Elif Batuman über die Wahl eines ästhetischen Lebens

Ihre Geschichte „The Repugnant Fazit“ ist eine Adaption Ihres bevorstehenden Romans „Entweder/Oder“ – eine Fortsetzung Ihres ersten Romans „The Idiot“, der die Geschichte eines türkisch-amerikanischen Mädchens, Selin, in ihrem ersten Jahr in Harvard erzählte . Was hat Sie dazu bewogen, Selin noch einmal zu besuchen und sie durch ein weiteres Jahr zu begleiten?

Die Entscheidung, „Entweder/Oder“ zu schreiben, kam direkt aus der Erfahrung mit der Veröffentlichung von „The Idiot“. Ich schrieb und verwarf den ersten Entwurf von „Der Idiot“ in den frühen Zweitausendern, überarbeitete ihn dann für die Veröffentlichung ab 2015. Er kam 2017 heraus. Da war ich also, kurz vor meinem vierzigsten Geburtstag, und förderte einen „Debütroman“. über mein erstes Jahr am College, in einem Amerika, in dem Donald Trump, eine bekannte Figur aus meiner Jugend, nun irgendwie der Herrscher aller war.

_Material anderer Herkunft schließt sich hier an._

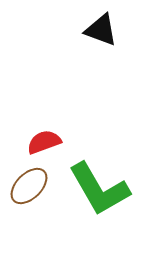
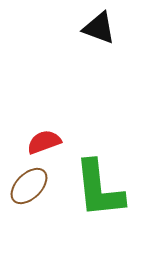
black triangle: moved 2 px left, 2 px up
green L-shape: rotated 24 degrees clockwise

Jedes Gespräch in jenen Tagen hatte eine Art, auf Politik zu kommen. Bei „The Idiot“ bedeutete das viele Fragen darüber, was nicht im Buch stand. Warum engagierte sich Selin nicht stärker politisch? Allmählich begann ich, „Der Idiot“ als Buch zu sehen Über Entpolitisierung. In einer frühen Szene erfährt Selin von der Existenz von Regierungsmajoren, Leuten, die als „gov jocks“ bekannt sind, und sie fragt sich: Werden diese Leute unsere Herrscher sein? Ich erinnerte mich an diese Zeile im Jahr 2018, als ich Brett Kavanaugh zuhörte, wie er den Justizausschuss des Senats anschrie, wie er „kaputt gegangen“ sei [his] butt“ in der High School, um Basketballkapitän zu werden und nach Yale zu kommen. Ja: diese Leute wurden jetzt unsere Herrscher. Und ich war in die Literatur gegangen.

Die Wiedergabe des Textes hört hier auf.